How dense is the graph?

For example, if it contains every possible edge described (+-1 to every single coordinate), for a breadth-first search, we can manage to just keep track of a single integer: the farthest distance traveled.

For very dense graphs, you can perhaps apply a similar idea: represent large visited areas as "diamonds" with center and radius, then try to "factor" the visited areas into diamonds on-the-fly.  Possibly they will be "diamonds with a [much shorter] list of holes".  For example, we say that all nodes not further than 3 from (0, 0, ..., 0) are visited, and store a single center (origin) and a radius (3) instead of all (dimensions[100] to the power of distance[3]) of them.  The lookup will be at most O (number-of-diamonds) plus a hash table lookup for the individual nodes.  Perhaps for certain graphs, we can find a good compromise between the number of diamonds and the number of individual stored nodes.
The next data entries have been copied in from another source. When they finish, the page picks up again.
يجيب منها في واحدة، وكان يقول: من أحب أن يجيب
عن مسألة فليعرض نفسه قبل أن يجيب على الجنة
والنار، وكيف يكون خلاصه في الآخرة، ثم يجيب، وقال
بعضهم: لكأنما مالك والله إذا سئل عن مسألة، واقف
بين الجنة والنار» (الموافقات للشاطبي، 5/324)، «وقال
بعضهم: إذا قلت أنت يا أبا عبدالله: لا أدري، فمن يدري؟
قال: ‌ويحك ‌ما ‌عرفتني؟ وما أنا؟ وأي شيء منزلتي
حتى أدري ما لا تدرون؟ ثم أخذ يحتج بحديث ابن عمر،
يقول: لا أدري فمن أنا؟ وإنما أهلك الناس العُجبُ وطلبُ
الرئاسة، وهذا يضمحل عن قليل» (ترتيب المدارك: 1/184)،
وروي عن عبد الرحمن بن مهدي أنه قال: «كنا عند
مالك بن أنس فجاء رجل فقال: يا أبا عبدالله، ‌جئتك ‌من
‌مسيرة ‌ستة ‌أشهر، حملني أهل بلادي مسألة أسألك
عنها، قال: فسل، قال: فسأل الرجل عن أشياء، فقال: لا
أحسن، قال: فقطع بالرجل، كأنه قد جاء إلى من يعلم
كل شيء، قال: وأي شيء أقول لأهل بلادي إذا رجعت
The above is just an idea, perhaps it won't be feasible by itself when you get to the details, but can inspire some related optimization.
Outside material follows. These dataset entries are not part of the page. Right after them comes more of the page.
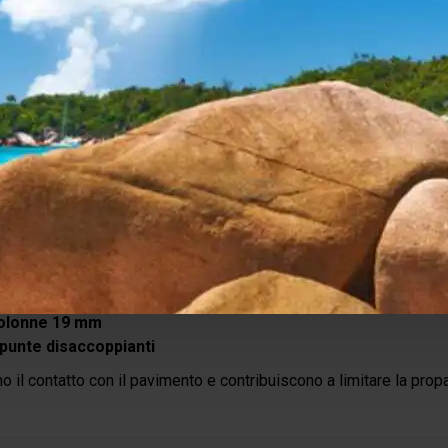
orza della serie
Q4 Evo
è la completa modularità.
ere ampliato nel tempo aggiungendo ulteriori ripiani o modifican
uire il mobile.
à rende il Q4 Evo un investimento destinato a durare negli anni.
e da 216 mm e punte di
ilizza:
 216 mm
olonne 19 mm
 punte disaccoppianti
o il contatto con il pavimento e contribuiscono a limitare la propa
Also, the size of the border of n-dimensional area is a (n-1)-dimensional object, and for dense enough graphs, you can hope that the number of elements in it is less by an order of magnitude than the total number of visited nodes.  However, for too much dimensions (as in your case, 10^100 -> 10^99), it does not seem to help much.
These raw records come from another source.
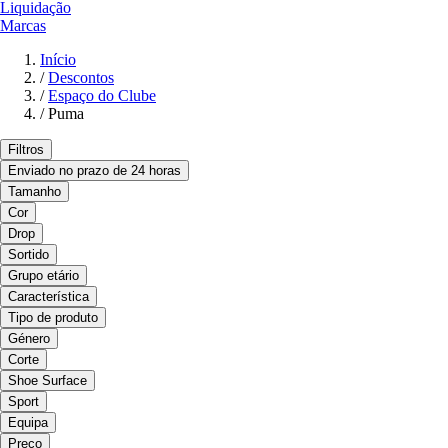
Liquidação
Marcas
Início
/
Descontos
/
Espaço do Clube
/
Puma
Filtros
Enviado no prazo de 24 horas
Tamanho
Cor
Drop
Sortido
Grupo etário
Característica
Tipo de produto
Género
Corte
Shoe Surface
Sport
Equipa
Preço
Another question is, when will the graph traversal end?  For example, if you are certain that you won't need to visit more than say one million nodes, a simple hash table storing the node representations at the hash indices will suffice.  On the other hand, if you plan to visit 10^12 nodes, and the graph is not very sparse or very dense (and not regular in any obvious way besides what is described), perhaps you won't get the required compression level (1/1000) anyway.

Ivan Kazmenko.
November 15, 2013
On Friday, 15 November 2013 at 20:07:24 UTC, H. S. Teoh wrote:
> On Fri, Nov 15, 2013 at 08:48:19PM +0100, John Colvin wrote:
>> On Friday, 15 November 2013 at 18:43:12 UTC, H. S. Teoh wrote:
>> >so the edges of the graph may be thought of as a subset of the
>> >edges of an n-dimensional grid.
>> 
>> Could perhaps elaborate on this point?
>> 
>> As far as I can see, the possible values of the nodes are all the
>> points in N^n (or Z^n, dunno whether you have negatives) and the
>> edges are all in the set of i*e_j for i in Z and j in N, where e_j
>> is the unit vector along one axis, i.e. the edges are the euclidean
>> basis vectors and their negatives.
>
> Actually, i can only be 1 or -1.
>
>
>> How is this the same as the edges of an n-dimensional grid?
>
> Basically, adjacent nodes differ only in a single coordinate, and that
> difference can only be 1 or -1.

Ah, ok.

> So for the 2D case, if you graph the
> nodes on the plane, the edges would be horizontal/vertical line segments
> of unit length. If you consider the 2D grid's edges to be *all* possible
> such line segments, then in that sense you could think of the graph's
> edges as being a subset of the 2D grid's.

If you're going to chuck away the orthogonal location of the edges and only consider parallel position then you might as well go all the way:

In the 2-D example, the edges are all +/-(0,1) and +/-(1,0). There's no difference between the edge connecting (x, p) to (x, p+1) and the edge connecting (x, q) to (x, q+1). In the general case there's only 2N possible unique edges.